As I walked away, I heard Jake say something about having sex with a raccoon. There was more laughter, but this time it was forced, like men wanting something to be funnier than it was. As I walked down to the river’s edge, I felt awkward and self-conscious.
I knelt down on one knee by the river and quietly began to cry. I was crying for Molly, a good woman who had loved her husband. I was crying for Anthony, who went to prison on a marijuana possession and came out a crack addict prostitute in a body bag. I also cried for me. I was a total stranger in a place I once called home. I had never fit in like Jake-my neck had never been that red-but now I was totally alienated.
The isolation was painful.
When I finished crying, I got up and walked over to where the car now sat on dry land. Molly’s wet auburn hair was matted, and it hung forward with the rest of her slumping body that only the seat belt held vertical. The officers and ME had opened her door maybe ten minutes ago. Water was still draining onto the ground. The hair covered her face, and for that I was glad.
There was a strong odor coming from the car, but it wasn’t Molly, not yet anyway. It was the mix of the river water, including the things that are in it, and the interior of the car. I smelled fish and mildew.
I walked around to the back of the car and studied the bumper.
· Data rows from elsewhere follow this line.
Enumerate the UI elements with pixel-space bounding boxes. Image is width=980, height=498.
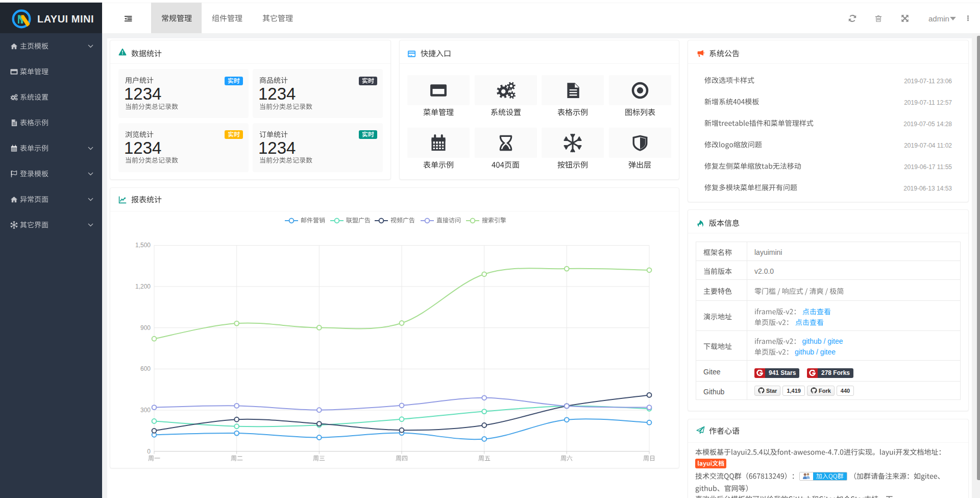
svg-text:900: 900 — [140, 324, 151, 331]
svg-text:600: 600 — [140, 365, 151, 372]
svg-text:300: 300 — [140, 407, 151, 414]
svg-text:0: 0 — [147, 448, 151, 455]
svg-text:1,500: 1,500 — [135, 242, 151, 249]
svg-text:1,200: 1,200 — [135, 283, 151, 290]
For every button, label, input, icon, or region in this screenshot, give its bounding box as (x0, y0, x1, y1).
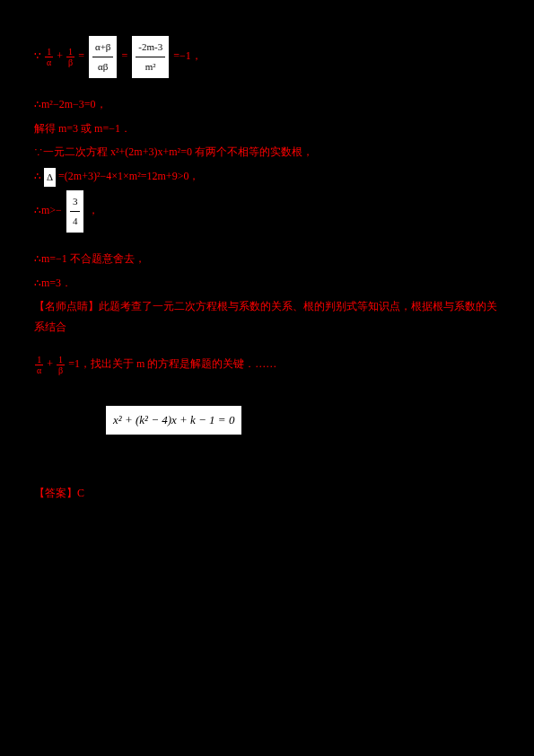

It was bent slightly, but there was no way to know when it had happened. There were a few dents and some white paint from another vehicle on the back right quarter panel. The paint could have been on the car for six months or six hours; there was absolutely no way to know. But I knew. This was the work of Matt Skipper. Molly had lost the love of her life. Having nothing else to lose, with the exception of her own life, she was very dangerous to Skipper. He no longer had power over her, because he no longer had total power over her husband.
I walked back up the hill, picturing in my mind how the deed was done. This time I didn’t stop where the officers stood, but continued to where I thought Skipper would have tried to stop. I found tire marks on the road, not acceleration marks, but the skid marks of Molly’s car as she tried to stop. I pictured Skipper hitting her one last time knocking her unconscious, sending her car down the hill and into the river. A second tire track was visible on the edge of the road in the dirt.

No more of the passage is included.